Published August 16, 2013

By Brad Crone

by Brad Crone, Campaign Connections and NC SPIN panelist, August 16, 2013.

News broke this week that the South Carolina Catawba Indian Tribe is seriously considering the purchase of a 45-acre tract of land in Cleveland County to establish a casino attraction just off Interstate 85 at the border.

It appears the Governor and his economic development team is pursuing the project and there’s a darn good reason.  Money.

However, the fact that a South Carolina tribe is pushing the casino project will create huge political ripples in the state.

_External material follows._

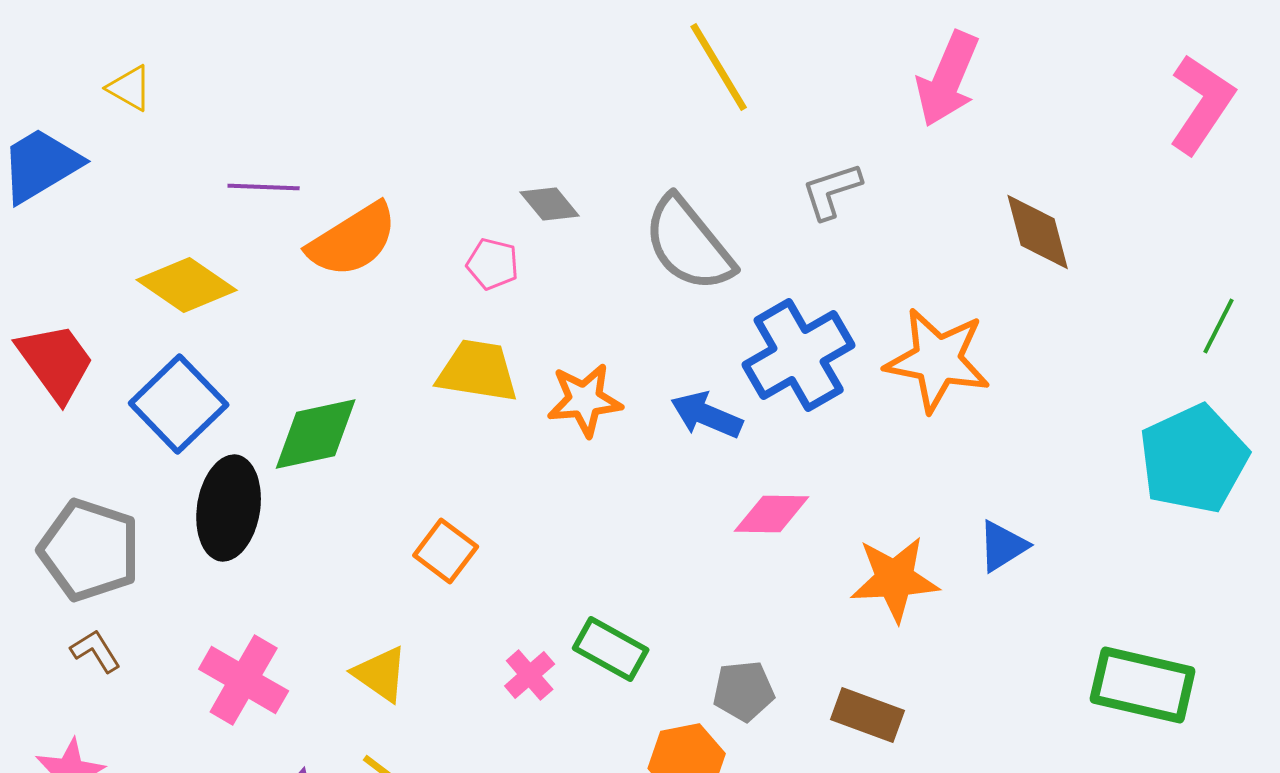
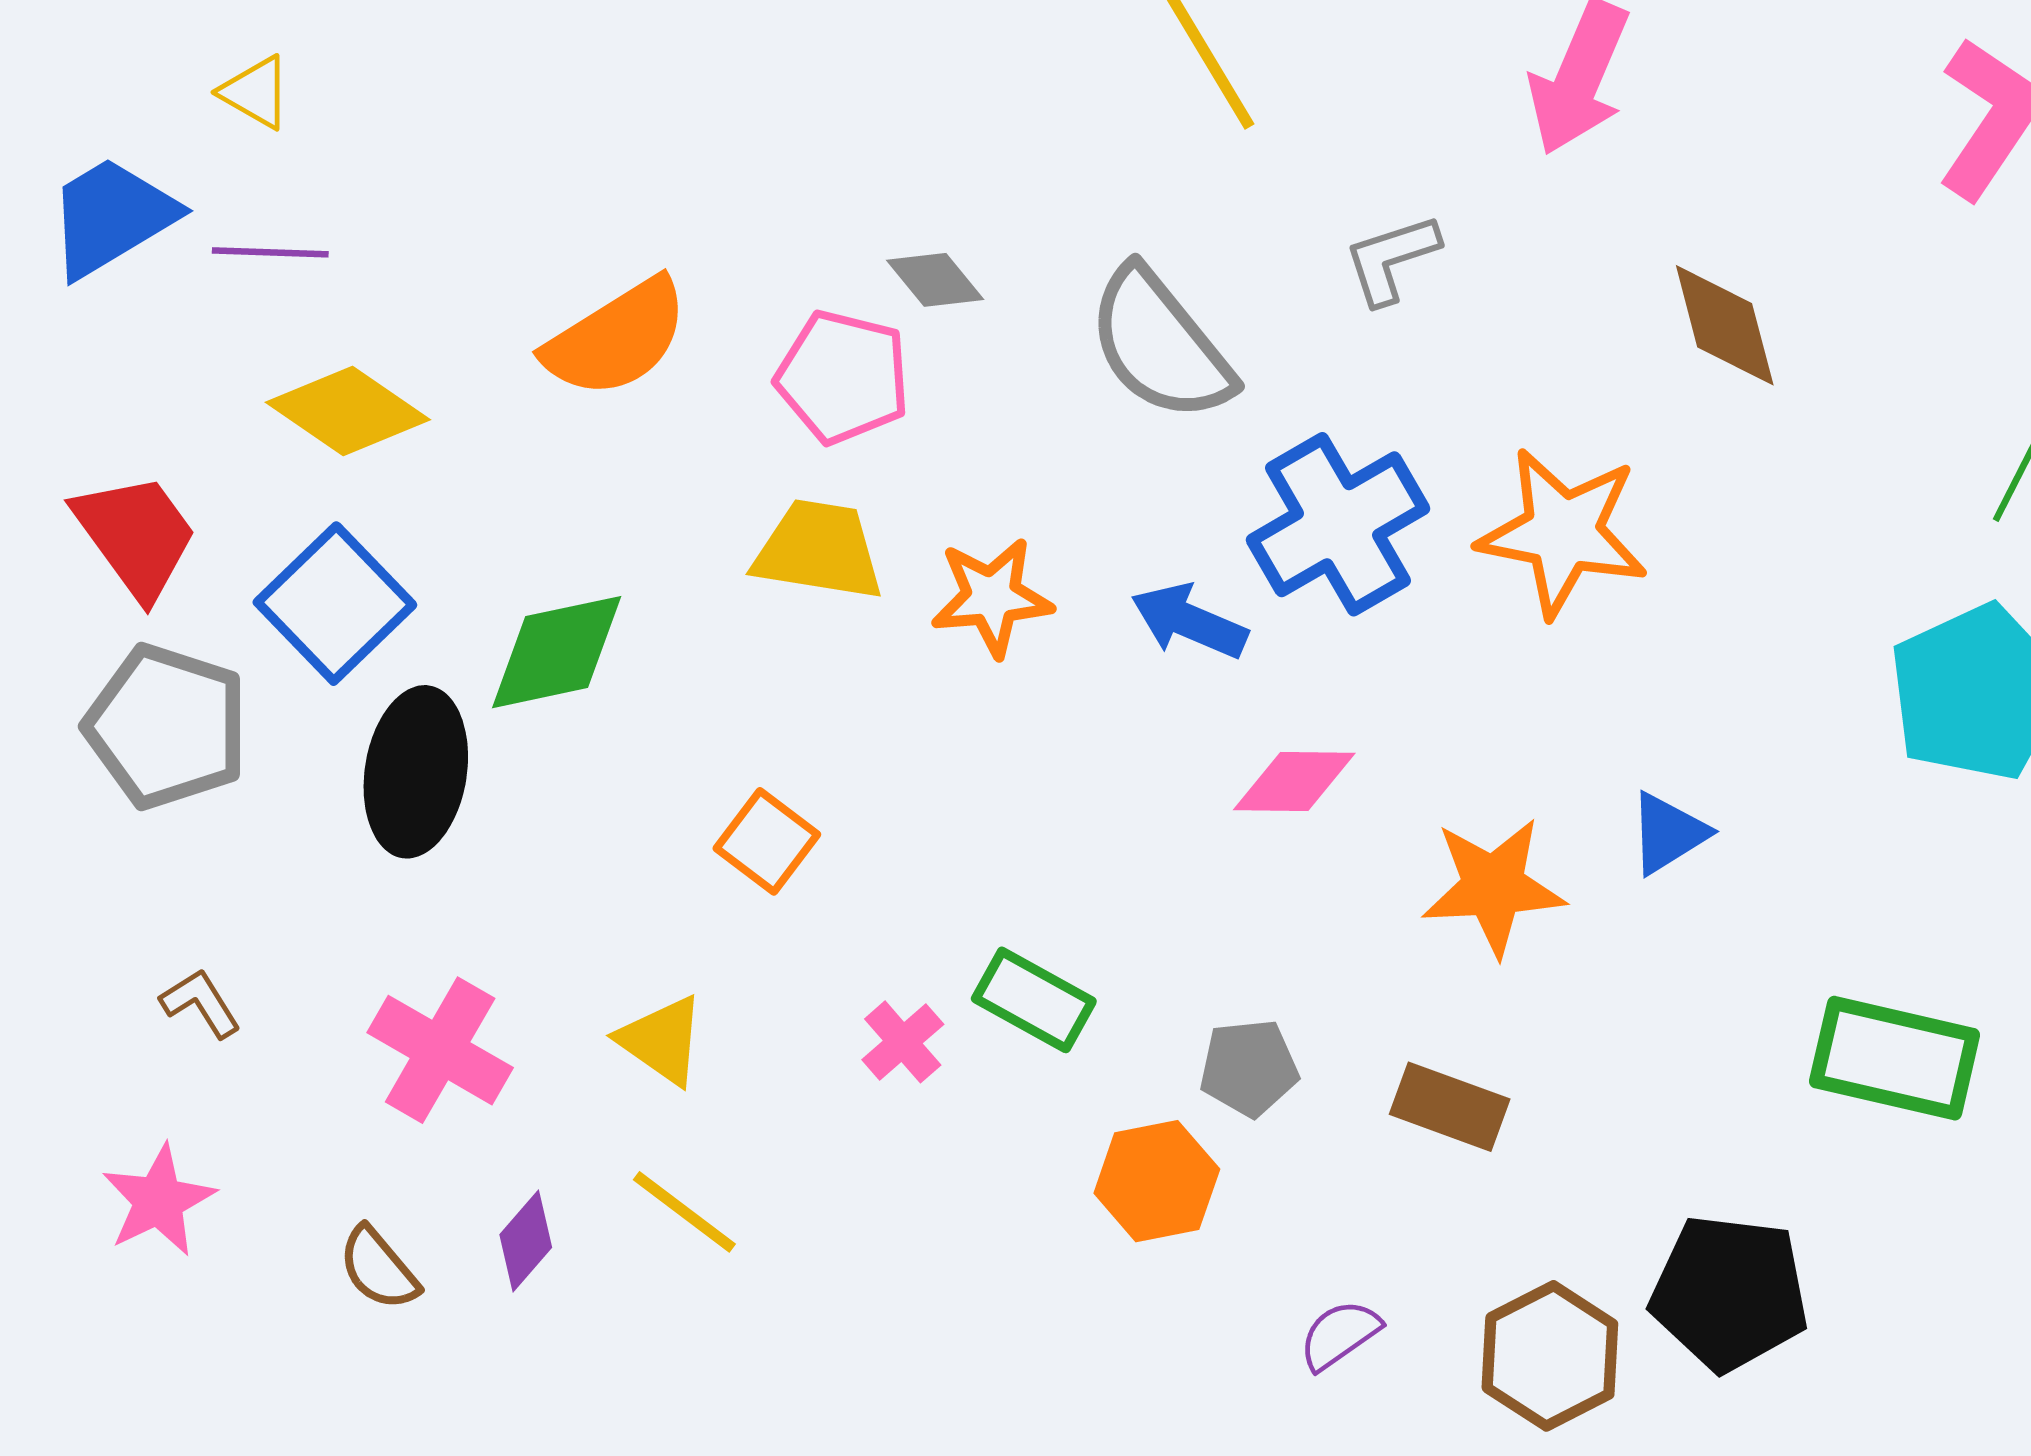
purple line: (264, 187) -> (270, 252), moved
pink pentagon: (493, 264) -> (843, 377), size x1.6
gray pentagon: (90, 550) -> (167, 726), moved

Another major problem is the appearance that the state doesn’t have a comprehensive policy when it comes to dealing with gaming regulations in the state.

The Catawba Nation project makes the state look more project oriented that policy driven.  A similar problem exhibited by the Perdue Administration.  You have to understand that there are multiple levels of politics at play.

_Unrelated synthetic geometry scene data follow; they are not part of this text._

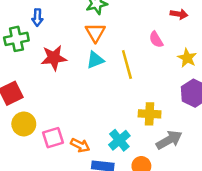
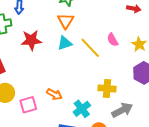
pink semicircle: (156, 40) -> (113, 40), moved
yellow line: (127, 64) -> (90, 48), turned -30
orange arrow: (80, 145) -> (54, 94), moved

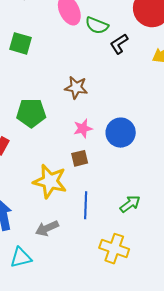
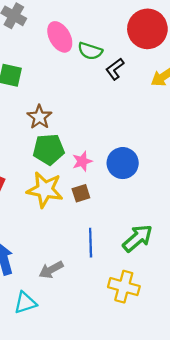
brown star: (76, 88) -> (39, 117), moved, turned 30
green pentagon: (31, 113) -> (49, 149), moved
yellow star: (50, 181) -> (45, 190), moved
green arrow: (130, 204) -> (138, 238), size x1.4

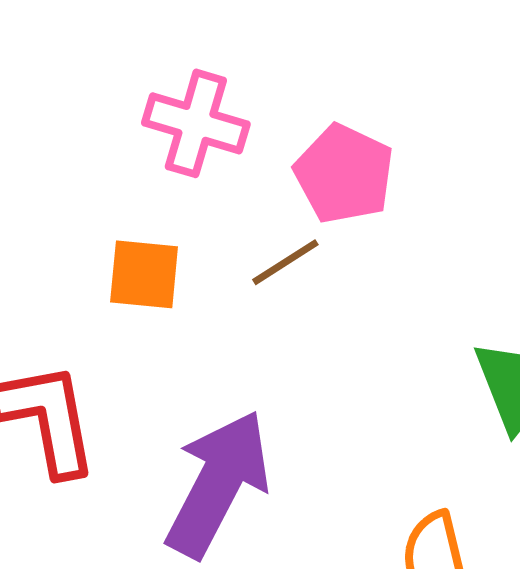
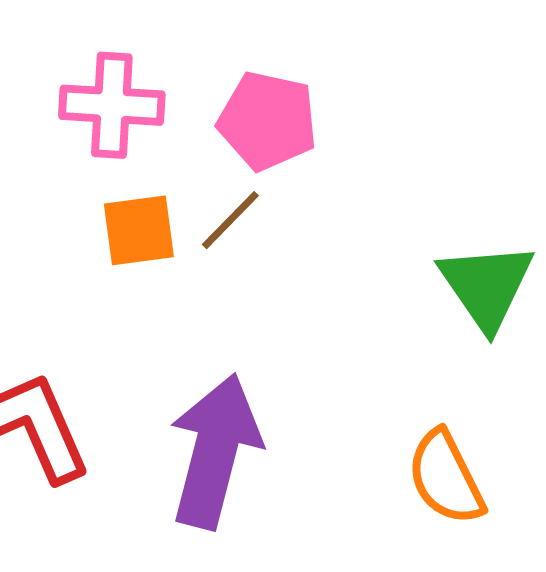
orange square: (144, 274) -> (139, 230), moved

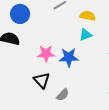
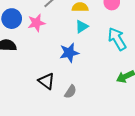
pink star: (46, 54) -> (36, 23), moved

  1. The project is singular in scope. A unified policy on Indian Gaming would be beneficial for our state’s native American population and the state’s general fund
  2. It’s highly unlikely the Cherokee Nation will ever go for the project being so close to their existing casino in Cherokee – and the Eastern Band of the Cherokee are major players in state politics, thanks to the leadership of Principal Chief Michelle Hicks.
  3. The conservative Republicans in the State Legislature don’t like expanding gaming regulations in the state.

Here’s a solution:  The state should consider a joint compact gaming policy that allows the recognized tribes in the State of North Carolina to own and operate casinos on I-85; I-77 and I-95.  The proceeds would be divided based on populations of the tribes with the state getting one-third of the revenues.  The Eastern Band of the Cherokee could be the managing partners since they already have an established and successful casino operation.

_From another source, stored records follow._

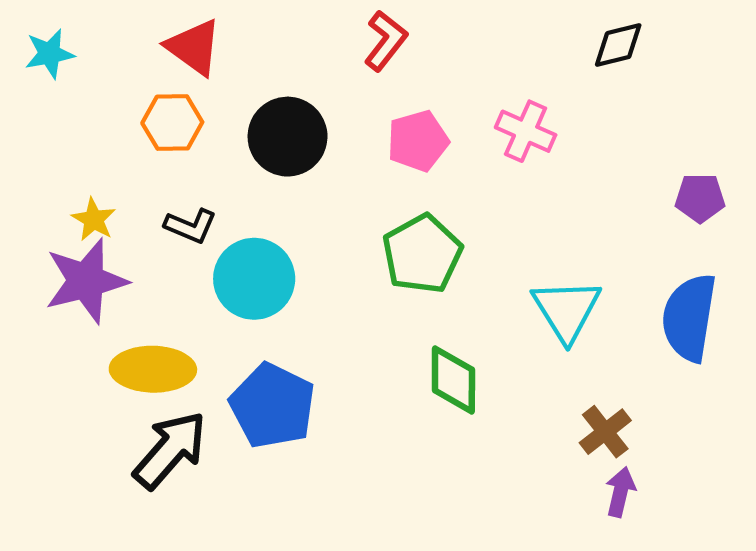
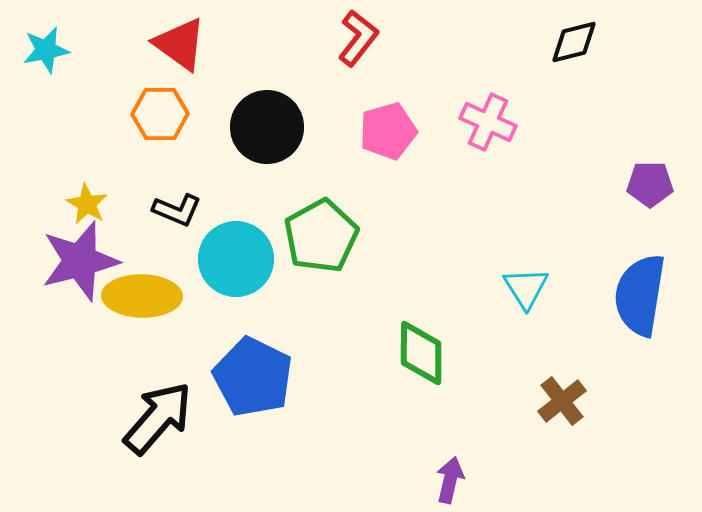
green pentagon: (422, 254) -> (321, 236), moved
cyan triangle: (566, 310) -> (526, 288), size x0.7
yellow ellipse: (153, 369) -> (142, 296), moved
purple arrow: (620, 492) -> (450, 480), moved

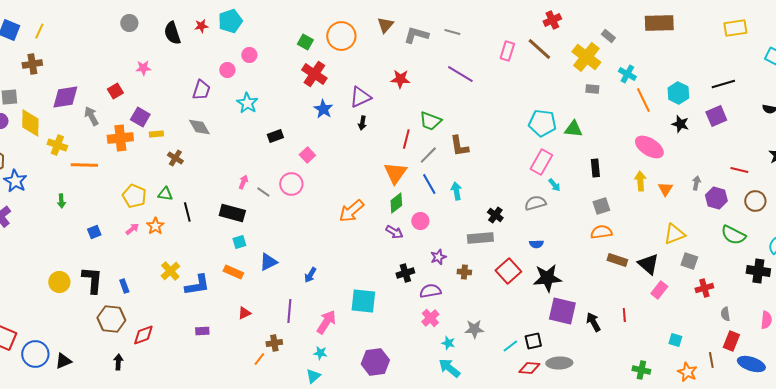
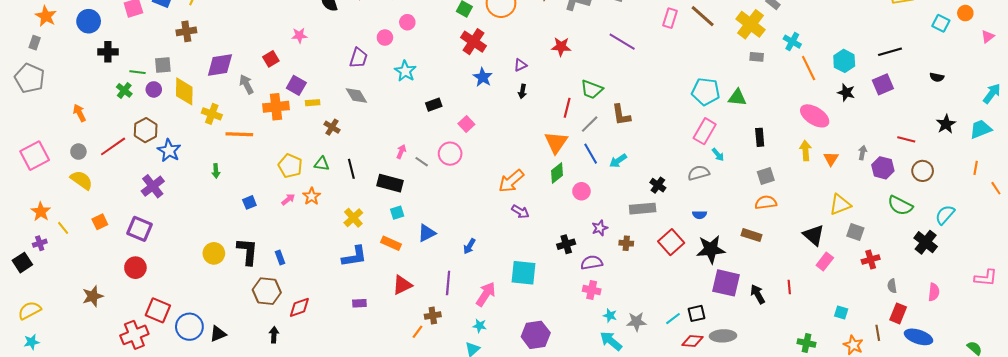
purple triangle: (360, 97) -> (520, 65), size x0.6
cyan arrow: (456, 191) -> (618, 161), turned -114
black line: (187, 212) -> (351, 169), moved
purple arrow: (394, 232) -> (520, 212), moved
brown rectangle: (617, 260) -> (752, 235), moved
yellow cross: (170, 271) -> (353, 218), moved
black cross: (758, 271) -> (926, 242), turned 30
red triangle: (244, 313) -> (402, 285), size x1.5
pink cross: (430, 318) -> (592, 290), turned -36
gray star: (474, 329) -> (636, 322), moved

You could have major casino attractions in Roanoke Rapids, Lumberton, Henderson and even in Surry County.

The joint state tribal compact would allow smaller state recognized tribes to lift up their people.  It would be a boost to the Lumbee, Tuscaroran, Coharie, Croatan, Powhatan and Saponi tribes.

It would be a windfall for the State of North Carolina generate $300 to $500 million a year that could be invested in the state’s general fund – perhaps helping to fund education, our universities or upgrading our interstate highways.

As far as the social conservative Republican lawmakers, I haven’t figured out a solution for that yet….standby.